What types of personal information do we collect?
We collect the following personal information, online and offline:
- Contact information – your name, email and postal addresses, landline and mobile telephone number. Please note that in order to use certain functions within the Services and receive notifications, mobile phone geolocation information is required.
- Information from public sources – including social media sites and your interaction with them. If you subscribe to certain services within the Services, you may receive notifications through your social media apps and accounts.
- Subscriptions & preferences – when you subscribe to receive product, service, or potential employment information, alerts, and updates to help us provide you with information you are interested in receiving from us, as well as emergency notifications through the Services.
- Online data – the following information may be collected when you visit our web sites or use the Services: device type and model, MAC address, IP address, other unique device identifiers, network information, operating system, browser type and version, click stream to, through, and from our web sites, length of visits and interactions on our web pages and emails. We do not collect personal data about your online activities across web sites other than our own. [Do Not Track (“DNT”) is a privacy preference that users can set in certain web browsers. DNT is a method for users to instruct web sites and certain other services that they do not want certain information about their webpage visits collected over time and across web sites or online services. Please note that we do not respond to or honor DNT preferences or similar instructions transmitted by web browsers.]
- Cookies – a cookie is a small data file that our web site places on your browsing device (desktop/laptop computer or mobile device). Learn more about cookies and how we use them in our Cookies Notice. [List cookies and how they are used. May be helpful to use a table.]
- Attendance data – including your signature, to record your visits to our offices and events.
- Inferences – including your behavior and movements when you use the Services.
- Employment information – professional and educational background and other information provided in connection with your application for employment with us.
- Sensitive personal information – including disability, dietary, religious, or similar requirements for employment, meetings, and events. If you choose not to provide us with this information, we may not be able to provide you with an accommodation or respond to your needs or preferences. This data will be provided to us by you.
- Criminal record data – where and to the extent permitted by law, and when appropriate under the circumstances. This data will be provided to us by you and/or the organizations who assist us in complying with our legal obligations for screening and regulatory compliance.
Our web sites and the Services are intended to be used by individuals aged 16 and over. We do not knowingly collect personal information from those under the age of 16. If your child or ward under the age of 16 has provided us with their personal information, please contact us at firstname.lastname@example.org so that we may delete the personal information.
How do we collect your personal information?
- Directly from you – We collect information which you may choose to provide in your communications with us, such as when you request that we send you newsletters, alerts, or other marketing materials; register for a webinar or event; fill out a form; respond to a survey; use the Services; or otherwise communicate or interact with us.
- From other sources – We may receive and collect personal information about you from other sources, including publicly available sources; our affiliated companies; entities to which we provide our products and services such as your employer and first responders located within the communities in which you reside, work, and visit; and social media platforms. For example, we may also collect personal information from your social media channels if you choose to link or provide access to them using the Services.

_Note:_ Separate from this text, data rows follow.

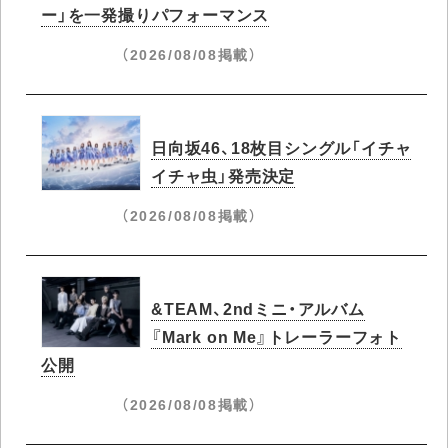
ー」を一発撮りパフォーマンス
（2026/08/08掲載）
日向坂46、18枚目シングル「イチャ
イチャ虫」発売決定
（2026/08/08掲載）
&TEAM、2ndミニ・アルバム
『Mark on Me』トレーラーフォト
公開
（2026/08/08掲載）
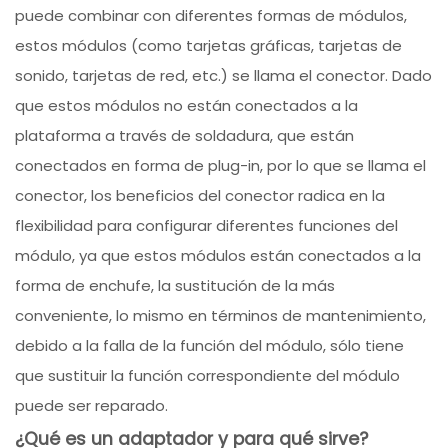
puede combinar con diferentes formas de módulos,
estos módulos (como tarjetas gráficas, tarjetas de
sonido, tarjetas de red, etc.) se llama el conector. Dado
que estos módulos no están conectados a la
plataforma a través de soldadura, que están
conectados en forma de plug-in, por lo que se llama el
conector, los beneficios del conector radica en la
flexibilidad para configurar diferentes funciones del
módulo, ya que estos módulos están conectados a la
forma de enchufe, la sustitución de la más
conveniente, lo mismo en términos de mantenimiento,
debido a la falla de la función del módulo, sólo tiene
que sustituir la función correspondiente del módulo
puede ser reparado.
¿Qué es un adaptador y para qué sirve?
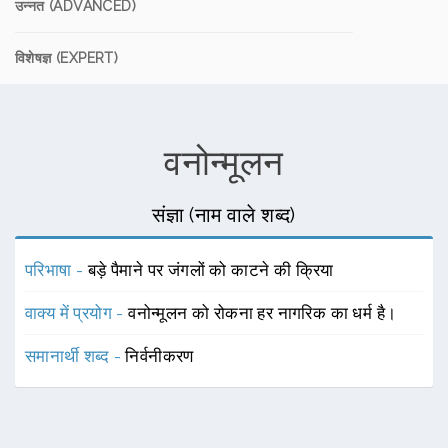
उन्नत (ADVANCED)
विशेषज्ञ (EXPERT)
वनोन्मूलन
संज्ञा (नाम वाले शब्द)
परिभाषा -
बड़े पैमाने पर जंगलों को काटने की क्रिया
वाक्य में प्रयोग -
वनोन्मूलन को रोकना हर नागरिक का धर्म है।
समानार्थी शब्द -
निर्वनीकरण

Why do we collect and for what purposes do we use personal information?
We collect your personal information for business and commercial purposes. Our business purposes include providing products and services to you, maintaining security, maintaining and improving the functionality of our products and services, internal research for technological development, verification or maintenance of the quality or safety of our products and services, responding to your inquiries, and providing customer service. An example of this would be when you use the Services we collect information about your location, device, and network. We collect and use your personal information to provide you with communications and alerts specific to your location.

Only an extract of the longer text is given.